From 17e2f68adc20b254f21ad47d6867562aeacf0892 Mon Sep 17 00:00:00 2001
From: Neda Moeini <neda.moeini@geant.org>
Date: Mon, 27 Jan 2025 09:30:45 +0000
Subject: [PATCH] Clean up the structure to make more room for adding new
 functionality

---
 sage_validation/file_validator/apps.py  |   1 +
 sage_validation/file_validator/forms.py | 118 ++++++++++++++----------
 sage_validation/file_validator/urls.py  |   1 +
 sage_validation/file_validator/views.py |   1 +
 4 files changed, 74 insertions(+), 47 deletions(-)

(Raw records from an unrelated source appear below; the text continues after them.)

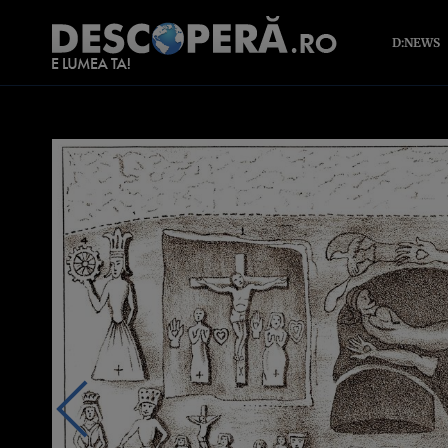
D:NEWS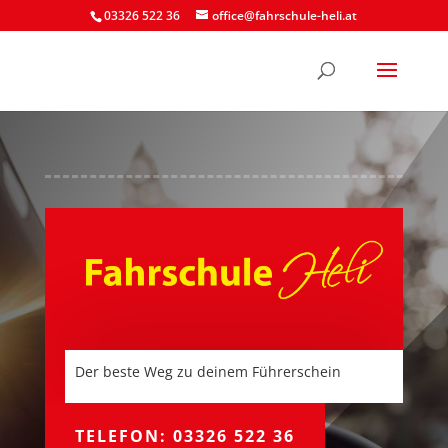
03326 522 36
office@fahrschule-heli.at
Der beste Weg zu deinem Führerschein
TELEFON: 03326 522 36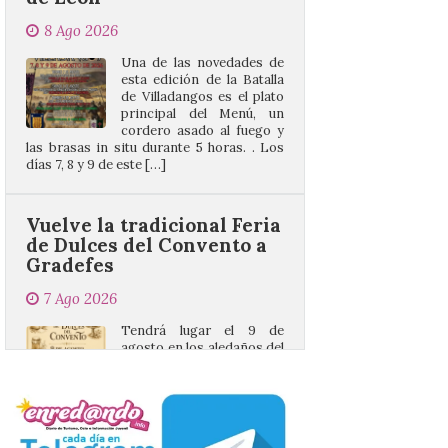
Una de las novedades de
esta edición de la Batalla
de Villadangos es el plato
principal del Menú, un
cordero asado al fuego y
las brasas in situ durante 5 horas. . Los
días 7, 8 y 9 de este […]
Vuelve la tradicional Feria
de Dulces del Convento a
Gradefes
7 Ago 2026
Tendrá lugar el 9 de
agosto en los aledaños del
monasterio cisterciense
de Santa María la Real de
Gradefes. Una cita
imprescindible para disfrutar de los
mejores dulces conventuales, tradición,
cultura y un ambiente único. El
Ayuntamiento de Gradefes, intentando
[…]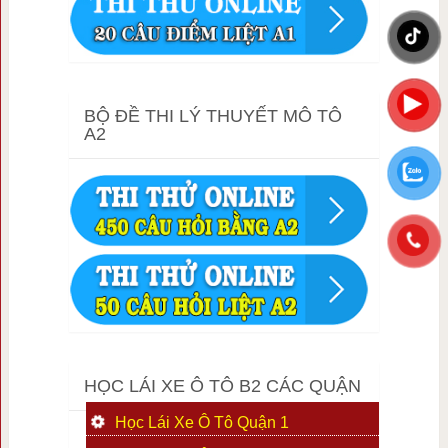
BỘ ĐỀ THI LÝ THUYẾT MÔ TÔ
A2
HỌC LÁI XE Ô TÔ B2 CÁC QUẬN
Học Lái Xe Ô Tô Quận 1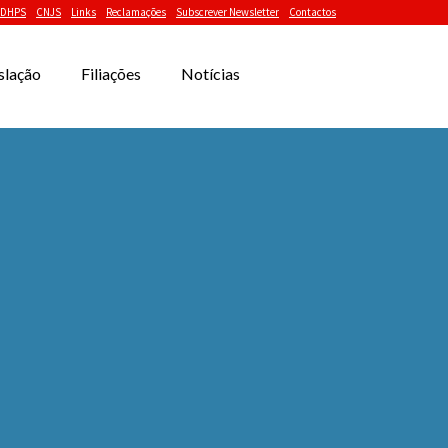
DHPS
CNJS
Links
Reclamações
Subscrever Newsletter
Contactos
slação
Filiações
Notícias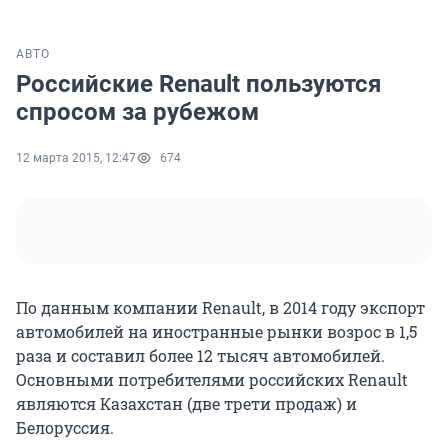
АВТО
Российские Renault пользуются
спросом за рубежом
12 марта 2015, 12:47
674
По данным компании Renault, в 2014 году экспорт
автомобилей на иностранные рынки возрос в 1,5
раза и составил более 12 тысяч автомобилей.
Основными потребителями российских Renault
являются Казахстан (две трети продаж) и
Белоруссия.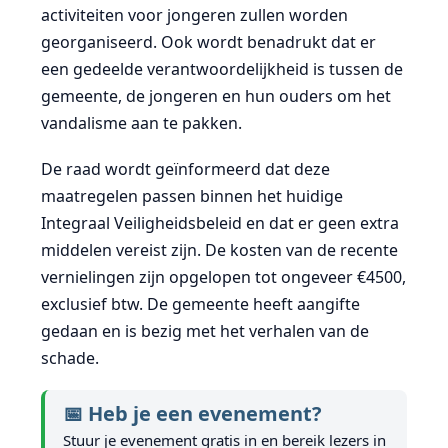
activiteiten voor jongeren zullen worden
georganiseerd. Ook wordt benadrukt dat er
een gedeelde verantwoordelijkheid is tussen de
gemeente, de jongeren en hun ouders om het
vandalisme aan te pakken.
De raad wordt geïnformeerd dat deze
maatregelen passen binnen het huidige
Integraal Veiligheidsbeleid en dat er geen extra
middelen vereist zijn. De kosten van de recente
vernielingen zijn opgelopen tot ongeveer €4500,
exclusief btw. De gemeente heeft aangifte
gedaan en is bezig met het verhalen van de
schade.
📅 Heb je een evenement?
Stuur je evenement gratis in en bereik lezers in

diff --git a/sage_validation/file_validator/apps.py b/sage_validation/file_validator/apps.py
index bd972d5..0356f13 100644
--- a/sage_validation/file_validator/apps.py
+++ b/sage_validation/file_validator/apps.py
@@ -1,4 +1,5 @@
 """App configuration for file_validator app."""
+
 from django.apps import AppConfig
 
 
diff --git a/sage_validation/file_validator/forms.py b/sage_validation/file_validator/forms.py
index e3a2929..9eac16e 100644
--- a/sage_validation/file_validator/forms.py
+++ b/sage_validation/file_validator/forms.py
@@ -1,9 +1,11 @@
 """Forms for the file_validator app."""
+
 import csv
 from collections.abc import Sequence
 from typing import ClassVar
 
 from django import forms
+from django.core.files.uploadedfile import UploadedFile
 
 
 class CSVUploadForm(forms.Form):
@@ -12,68 +14,65 @@ class CSVUploadForm(forms.Form):
     file = forms.FileField(label="Select a CSV file")
 
     required_columns: ClassVar[list] = [
-        "AccountNumber", "CBAccountNumber", "DaysDiscountValid", "DiscountValue",
-        "DiscountPercentage", "DueDate", "GoodsValueInAccountCurrency",
-        "PurControlValueInBaseCurrency", "DocumentToBaseCurrencyRate",
-        "DocumentToAccountCurrencyRate", "PostedDate", "QueryCode",
-        "TransactionReference", "SecondReference", "Source",
-        "SYSTraderTranType", "TransactionDate", "UniqueReferenceNumber",
-        "UserNumber", "TaxValue", "SYSTraderGenerationReasonType",
-        "GoodsValueInBaseCurrency"
+        "AccountNumber",
+        "CBAccountNumber",
+        "DaysDiscountValid",
+        "DiscountValue",
+        "DiscountPercentage",
+        "DueDate",
+        "GoodsValueInAccountCurrency",
+        "PurControlValueInBaseCurrency",
+        "DocumentToBaseCurrencyRate",
+        "DocumentToAccountCurrencyRate",
+        "PostedDate",
+        "QueryCode",
+        "TransactionReference",
+        "SecondReference",
+        "Source",
+        "SYSTraderTranType",
+        "TransactionDate",
+        "UniqueReferenceNumber",
+        "UserNumber",
+        "TaxValue",
+        "SYSTraderGenerationReasonType",
+        "GoodsValueInBaseCurrency",
     ]
 
     repeating_columns: ClassVar[dict] = {
         "NominalAnalysis": [
-            "NominalAnalysisTransactionValue", "NominalAnalysisNominalAccountNumber",
-            "NominalAnalysisNominalCostCentre", "NominalAnalysisNominalDepartment",
-            "NominalAnalysisNominalAnalysisNarrative", "NominalAnalysisTransactionAnalysisCode"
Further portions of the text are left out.